In creating our Boucher Family Binder, I dedicated a section to "Household Management." In a previous blog post, I mentioned that this is the place where I keep anything and everything related to the running of our home. I can't even begin to tell you what a difference these checklists are making in reducing my stress level. I've always been a list maker. Seeing what I have to do and when I need to do it forces me to be more productive.
When I was still teaching full-time, I was always running around like a chicken with my head cut off. I'd go from school to home, eat dinner amid my schoolwork, convince myself that I was at a stopping point, maybe watch a show, and get to bed around midnight or later. Housework was always relegated to the weekends, but it seemed to get postponed as we found more exciting things to do than dust or deep-clean the kitchen.
When I transitioned to staying at home, I was overwhelmed with the time freed up for the housework (or at least the outside perception that I had all of this "free time" to create domestic perfection). I had no idea where to begin. Finally, two years into this stay-at-home gig, I'm figuring out that I need "do it" lists--very specific "do it" lists: daily, weekly, monthly, and seasonal "do it" lists. I know this is silly, but I call them "do it" lists rather than "to do" lists so that it sounds like I have more of a commitment to actually do the things I write down.
First, I have my Daily Do It List for keeping straight the logistics of my day.
This is where I relegate my daily mind clutter. Before I go to bed each night, I write down any appointments or places I need to go ("go"), important or out of the ordinary tasks I need to accomplish ("do"), items I need to purchase ("buy"), people I need to call or somehow contact ("call"), and what we're having for dinner that night so that I keep the prep time in mind when I create that day's schedule ("cook"). Putting it all on paper before the day begins helps me to go to bed without obsessing over all that I need to accomplish the following day. I used to go to bed with all kinds of mind clutter and keep myself up at night, thinking about all of the things I needed to do, go to, buy, cook, or people I needed to call/e-mail. Now, I figure all of that out before bed, put it on my Daily Do It List, and go to bed without the mind clutter.
WARNING: Before you read on, please keep in mind that everyone's definition of clean is different. You must decide what is a healthy balance of safe (especially in the kitchen and bathroom) and manageable for your schedule and priorities. You might look at my lists and think, "Is she crazy?! Why does she vacuum that much?!" On the other hand, you might look at my lists and think, "Gross! She only vacuums under furniture once a month!" The following lists are what works for me (as of now!), and they might be too lax or strict for your style. Pick and choose what'll work for you!
Now, enter the Daily Cleaning Schedule. This is the list of the bare bones things I do everyday to keep the house functioning.
I committed myself to doing these things each day to make them habit if they weren't already. Wiping down the kitchen sink and bathroom sinks, tubs, and shower walls after each use is taking a huge chunk of time out of my deep cleaning routine. Some call it crazy, I call it working smart, not hard.

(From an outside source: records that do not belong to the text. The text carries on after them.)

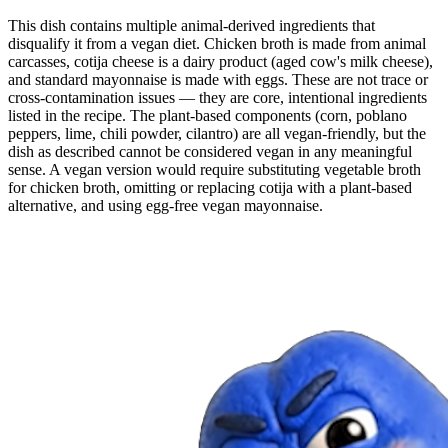
This dish contains multiple animal-derived ingredients that
disqualify it from a vegan diet. Chicken broth is made from animal
carcasses, cotija cheese is a dairy product (aged cow's milk cheese),
and standard mayonnaise is made with eggs. These are not trace or
cross-contamination issues — they are core, intentional ingredients
listed in the recipe. The plant-based components (corn, poblano
peppers, lime, chili powder, cilantro) are all vegan-friendly, but the
dish as described cannot be considered vegan in any meaningful
sense. A vegan version would require substituting vegetable broth
for chicken broth, omitting or replacing cotija with a plant-based
alternative, and using egg-free vegan mayonnaise.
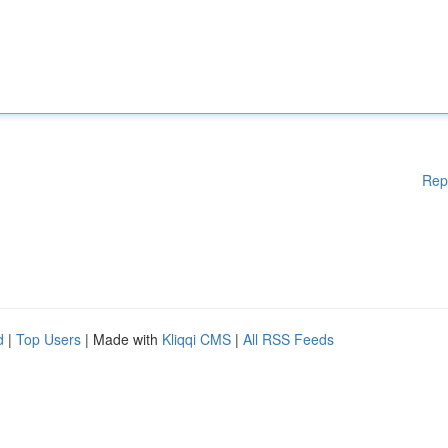
Rep
d
|
Top Users
| Made with
Kliqqi CMS
|
All RSS Feeds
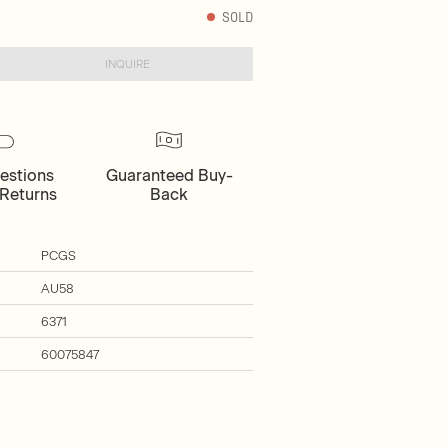
SOLD
INQUIRE
estions
Guaranteed Buy-
Returns
Back
PCGS
AU58
6371
60075847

Then, I have my Weekly Cleaning Schedule.
The goal of my weekly cleaning schedule is two-fold:
- No more playing "catch up" or panic with unexpected visitors
- Having specific days for household tasks holds me more accountable to actually doing them. This ultimately means I get to spend more time doing what matters.
- I have a new rule that it all will and must wait on Sundays. Can I tell you how much more our family loves Sundays now?
After listing all of the things I want to accomplish each week, I considered what our family's schedule looks like each day. I considered what my motivation level looks like on various days of the week, what items require more time or attention, and in what order I will be most likely to accomplish these items. I tried creating a weekly schedule before, but it wasn't nearly this detailed or accurate in terms of what I'd actually do. If something unexpected comes up like a last-minute playdate or a sick kiddo, I let myself off the hook when I need to and reassign items that don't get accomplished to other days. I tell myself that the goal is to teach my children by example that it is important to care for home and family through cleaning and cooking and everything else, but that it's equally important to spend time with one another and having fun. True to how I've always been, I'm much busier these days trying to keep up with my cleaning schedule, but I end up having much more quality time with my children and Philip because everything that needs to get done is actually getting done.
Next, I have my Monthly Cleaning Schedule.
As you might have guessed, these are the things that only need to be done once a month. Quick tip: Work with your microwave to clean it. Put half of a lemon in a microwave safe bowl full of water, and let it run for five minutes. When done, wipe down the inside of the microwave walls with the steam. ¡Voila!
Finally, I made a Seasonal Checklist of the chores that need to be done each of the four seasons.
That's it! These lists are keeping my home clean. I hope they help you and your home. Work smart, not hard, and spend more time doing the things you love with the people you love!